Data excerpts
◇ ◇ ◇ ◇ ◇ ◇ ◇

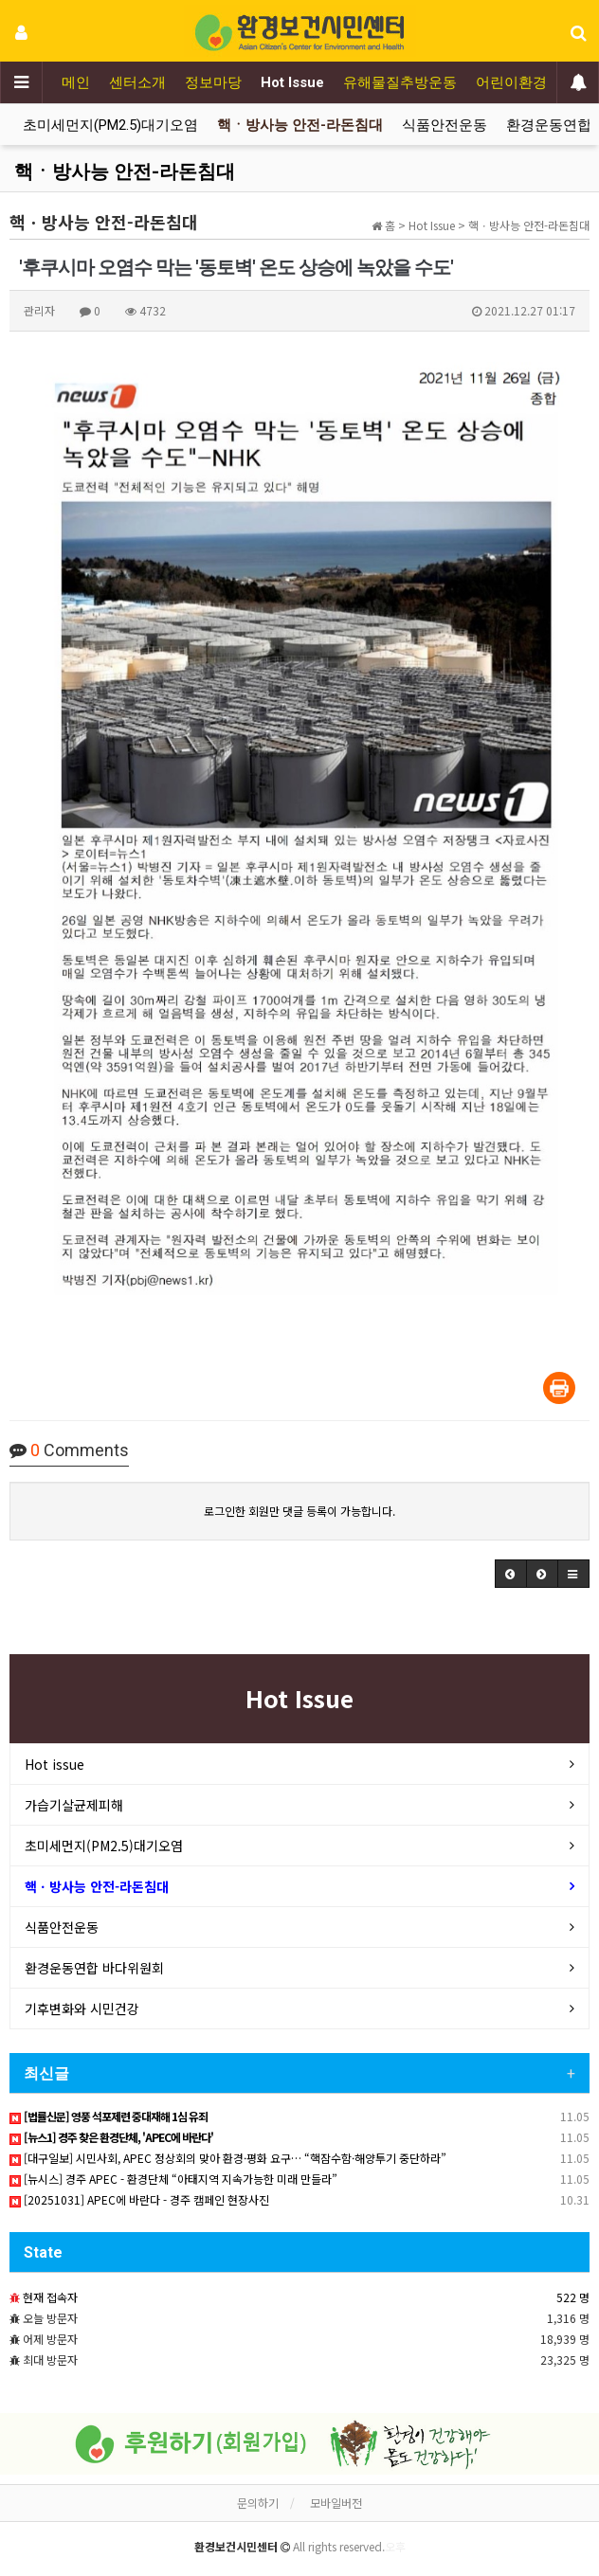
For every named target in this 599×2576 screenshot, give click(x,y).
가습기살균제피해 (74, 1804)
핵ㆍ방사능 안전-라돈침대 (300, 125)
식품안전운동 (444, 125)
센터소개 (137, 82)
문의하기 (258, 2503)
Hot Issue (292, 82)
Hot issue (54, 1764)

◇ ◇ ◇ ◇ ◇ ◇ ◇

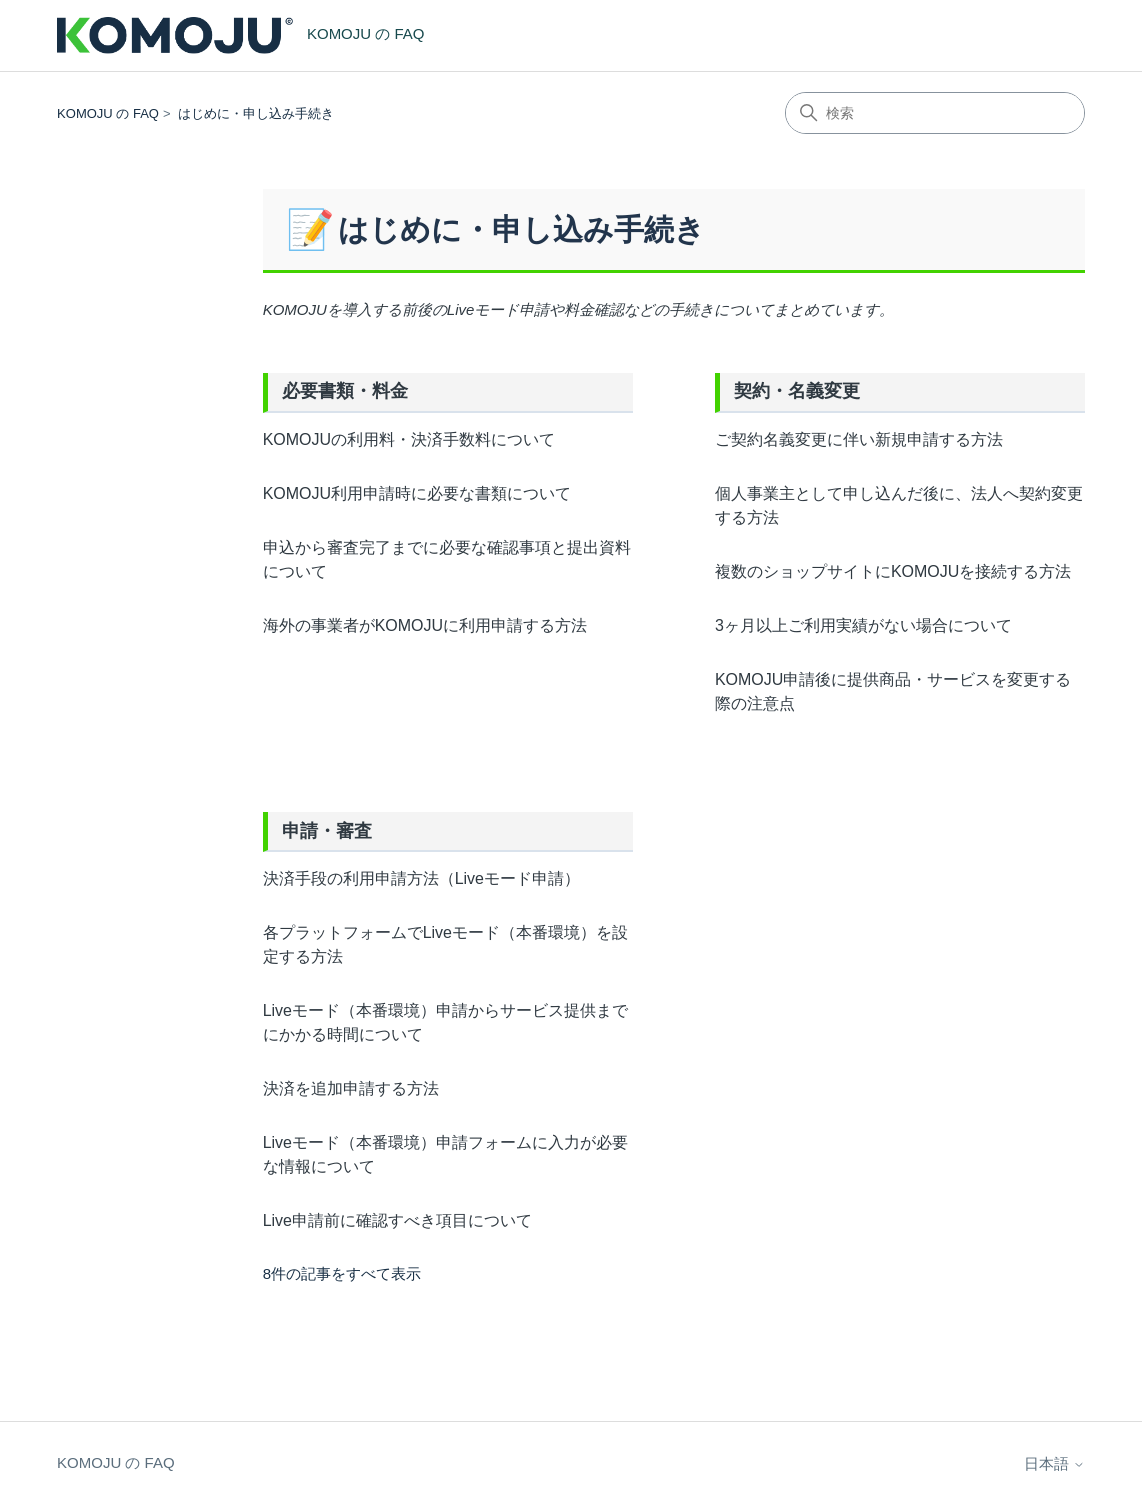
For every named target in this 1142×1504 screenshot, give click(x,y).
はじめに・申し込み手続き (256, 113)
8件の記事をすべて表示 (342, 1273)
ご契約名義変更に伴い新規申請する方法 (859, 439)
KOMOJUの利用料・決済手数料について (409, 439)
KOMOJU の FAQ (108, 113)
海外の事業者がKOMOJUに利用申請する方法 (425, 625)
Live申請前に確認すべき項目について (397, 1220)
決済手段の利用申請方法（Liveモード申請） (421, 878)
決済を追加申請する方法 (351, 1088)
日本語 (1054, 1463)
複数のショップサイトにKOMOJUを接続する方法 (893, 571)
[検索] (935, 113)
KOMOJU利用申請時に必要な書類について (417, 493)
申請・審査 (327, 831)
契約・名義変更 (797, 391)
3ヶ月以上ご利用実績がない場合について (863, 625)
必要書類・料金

◇ ◇ ◇ ◇ ◇ ◇ ◇

** ACTIVITY **
In the data above, how many lines include the word "this"? Answer with the number only.

** RESULT OF THE TASK **
2